Work on New City Hall Moving Forward

Much progress has been made on the renovation of the old State Bank building in downtown Lexington for the new City Hall. The first major concern of the citizens was addressed when the asbestos abatement was completed before any other tear down and construction began. Olmos Abatement, Inc. from Manor was hired to perform the abatement and took only two days to complete the job at a cost of $4,200 to the City. An abatement consultant was hired to monitor the air quality during abatement and was responsible for purchasing the proper permits required by the EPA. The cost for the consultant was $2,100. Couple that with the abatement contractor fee and the total was well under the original $10,000 estimate to address the environmental issue.

The contractor hired to do the finishing work inside the building, Fritcher and Langham from Giddings, has started their portion of the renovation. They have taken out half the cashier counters, studded in several walls adjacent to the handicap ramp and the vault, knocked out other walls, roughed in the wheel chair ramp and removed all the old carpet.

City Council member Tony Tavary, who serves with Lori Barnikow on the new City Hall Renovation Committee said this week, "The renovation is not a big job. It's just a bunch of small jobs. On Wednesday of this week, we will be meeting with the contractor to select floor tiles and to see samples of formica for the counter tops."

Lexington Mayor Robert Willrich, Sr. said, "We are very happy with the progress on the new City Hall.
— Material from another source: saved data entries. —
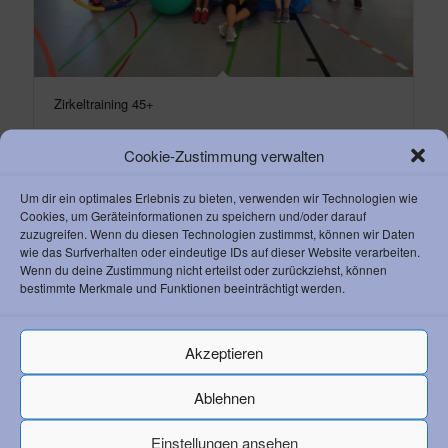
Zirkeltraining 45+
Cookie-Zustimmung verwalten
Um dir ein optimales Erlebnis zu bieten, verwenden wir Technologien wie
Cookies, um Geräteinformationen zu speichern und/oder darauf
zuzugreifen. Wenn du diesen Technologien zustimmst, können wir Daten
wie das Surfverhalten oder eindeutige IDs auf dieser Website verarbeiten.
KONTAKT ZUM AC
Wenn du deine Zustimmung nicht erteilst oder zurückziehst, können
bestimmte Merkmale und Funktionen beeinträchtigt werden.
Athletik Club 1892 Weinheim e. V.
Waidallee 8
69469 Weinheim
Akzeptieren
Vorstandsvorsitzender Klaus Lerchl
Telefon:
+49 6201 259 050
Ablehnen
Email:
info@ac-weinheim.de
Einstellungen ansehen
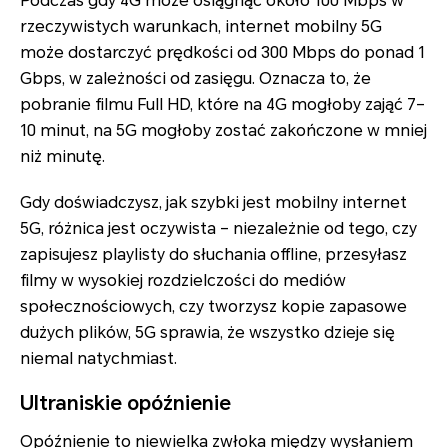
Podczas gdy 4G może osiągnąć około 100 Mbps w
rzeczywistych warunkach, internet mobilny 5G
może dostarczyć prędkości od 300 Mbps do ponad 1
Gbps, w zależności od zasięgu. Oznacza to, że
pobranie filmu Full HD, które na 4G mogłoby zająć 7–
10 minut, na 5G mogłoby zostać zakończone w mniej
niż minutę.
Gdy doświadczysz, jak szybki jest mobilny internet
5G, różnica jest oczywista – niezależnie od tego, czy
zapisujesz playlisty do słuchania offline, przesyłasz
filmy w wysokiej rozdzielczości do mediów
społecznościowych, czy tworzysz kopie zapasowe
dużych plików, 5G sprawia, że wszystko dzieje się
niemal natychmiast.
Ultraniskie opóźnienie
Opóźnienie to niewielka zwłoka między wysłaniem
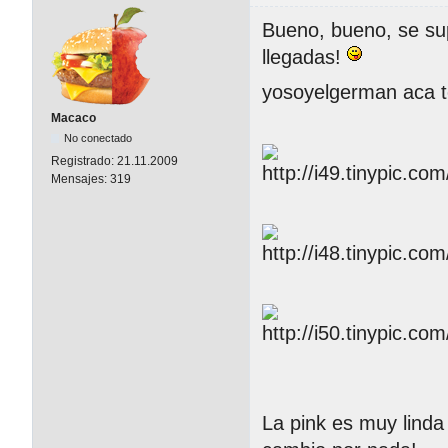
Bueno, bueno, se su
llegadas!
yosoyelgerman aca te
Macaco
No conectado
Registrado:
21.11.2009
Mensajes:
319
La pink es muy linda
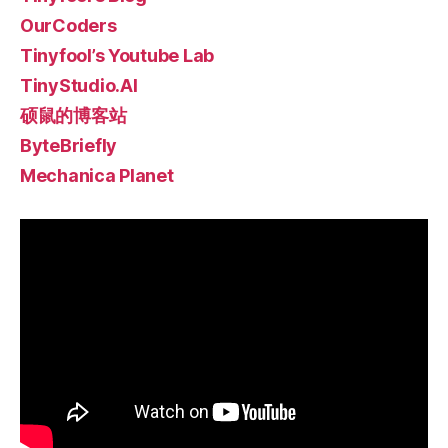
OurCoders
Tinyfool’s Youtube Lab
TinyStudio.AI
硕鼠的博客站
ByteBriefly
Mechanica Planet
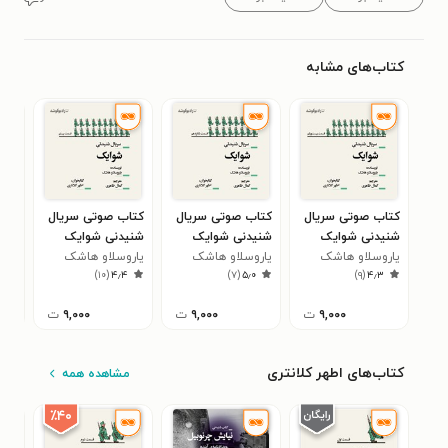
کتاب‌های مشابه
کتاب صوتی سریال
کتاب صوتی سریال
کتاب صوتی سریال
کتا
شنیدنی شوایک
شنیدنی شوایک
شنیدنی شوایک
شنی
یاروسلاو هاشک
(قسمت بیست و
یاروسلاو هاشک
(قسمت شانزدهم)
یاروسلاو هاشک
(قسمت بیستم)
یار
(قس
۷
)
۱۰
(
۴٫۴
)
۷
(
۵٫۰
)
۹
(
۴٫۳
یکم)
۹,۰۰۰
ت
۹,۰۰۰
ت
۹,۰۰۰
ت
کتاب‌های اطهر کلانتری
مشاهده همه
٪۴۰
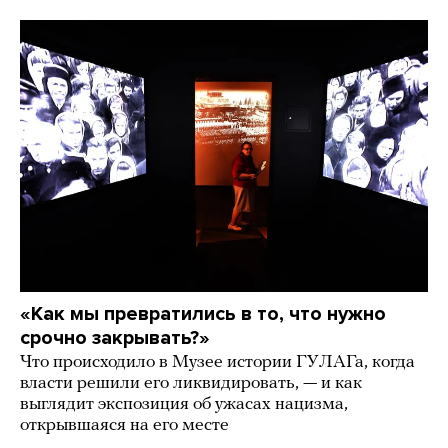
«Как мы превратились в то, что нужно
срочно закрывать?»
Что происходило в Музее истории ГУЛАГа, когда
власти решили его ликвидировать, — и как
выглядит экспозиция об ужасах нацизма,
открывшаяся на его месте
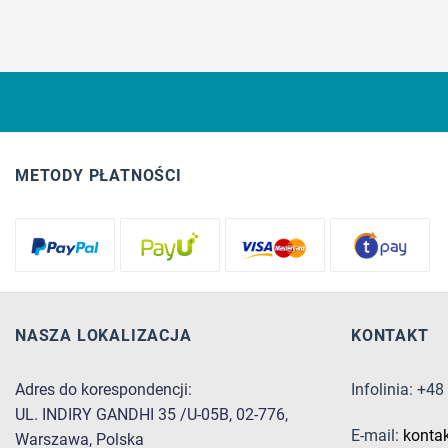
METODY PŁATNOŚCI
NASZA LOKALIZACJA
KONTAKT
Adres do korespondencji:
Infolinia: +4
UL. INDIRY GANDHI 35 /U-05B, 02-776,
E-mail:
konta
Warszawa, Polska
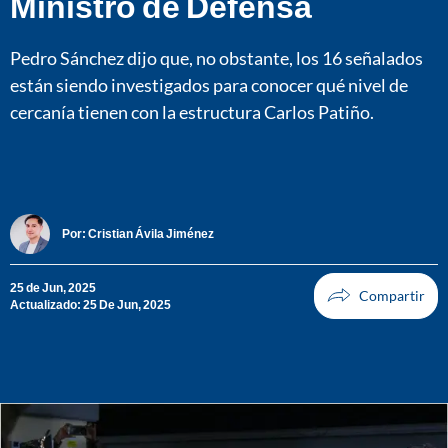
Ministro de Defensa
Pedro Sánchez dijo que, no obstante, los 16 señalados
están siendo investigados para conocer qué nivel de
cercanía tienen con la estructura Carlos Patiño.
Por:
Cristian Ávila Jiménez
25 de Jun, 2025
Actualizado: 25 De Jun, 2025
Our City workers began the work with repairing some of the exterior issues, including removing the old bank signs, power washing the exterior of the building and cleaning up some of the asphalt on the streets surrounding the building."

Willrich finished by saying, "Our City Council members Tony Tavary and Lori Barnikow, who have worked very hard on this project, said it is their expectation that the work will be completely finished before Thanksgiving, allowing the City to move in to the facility before the end of the year."